▸ **PROBLEM TO SOLVE**: Reproduce, from the lines below, exactly the stretch that begins at the line containing "in the moving" and ends at the line containing "give the best services.", both included.

═══ DATA SUPPLIED ═══

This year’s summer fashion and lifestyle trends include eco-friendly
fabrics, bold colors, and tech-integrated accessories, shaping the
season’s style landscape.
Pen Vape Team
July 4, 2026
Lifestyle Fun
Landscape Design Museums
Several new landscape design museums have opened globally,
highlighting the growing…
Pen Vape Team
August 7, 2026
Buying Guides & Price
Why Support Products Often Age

═══
═══ DATA SUPPLIED ═══

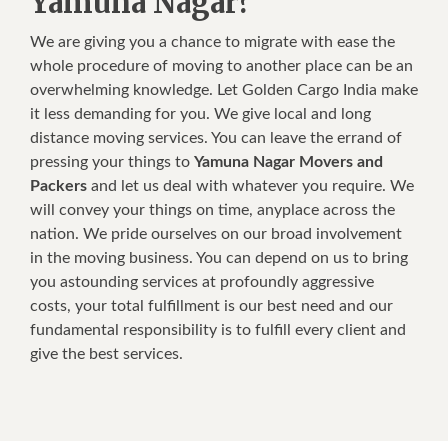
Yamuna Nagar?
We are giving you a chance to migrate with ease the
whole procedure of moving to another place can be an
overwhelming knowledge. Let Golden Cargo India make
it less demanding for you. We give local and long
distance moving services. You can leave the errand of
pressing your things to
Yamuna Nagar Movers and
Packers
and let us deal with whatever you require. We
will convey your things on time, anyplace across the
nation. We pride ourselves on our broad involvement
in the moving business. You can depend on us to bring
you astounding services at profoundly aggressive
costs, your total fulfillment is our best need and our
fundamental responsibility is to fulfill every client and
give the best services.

═══
═══ DATA SUPPLIED ═══

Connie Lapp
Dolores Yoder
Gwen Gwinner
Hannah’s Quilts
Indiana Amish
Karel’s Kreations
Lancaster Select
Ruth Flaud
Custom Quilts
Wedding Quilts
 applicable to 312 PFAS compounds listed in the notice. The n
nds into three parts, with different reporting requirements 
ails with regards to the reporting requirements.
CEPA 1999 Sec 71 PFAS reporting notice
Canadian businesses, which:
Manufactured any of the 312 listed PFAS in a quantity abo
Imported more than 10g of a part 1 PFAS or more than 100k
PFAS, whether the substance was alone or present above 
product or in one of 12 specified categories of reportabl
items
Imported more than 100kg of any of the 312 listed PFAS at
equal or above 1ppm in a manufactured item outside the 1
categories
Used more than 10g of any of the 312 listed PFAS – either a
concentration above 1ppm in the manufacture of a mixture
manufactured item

═══

▸ **REPLY TO THE EXERCISE**:
in the moving business. You can depend on us to bring
you astounding services at profoundly aggressive
costs, your total fulfillment is our best need and our
fundamental responsibility is to fulfill every client and
give the best services.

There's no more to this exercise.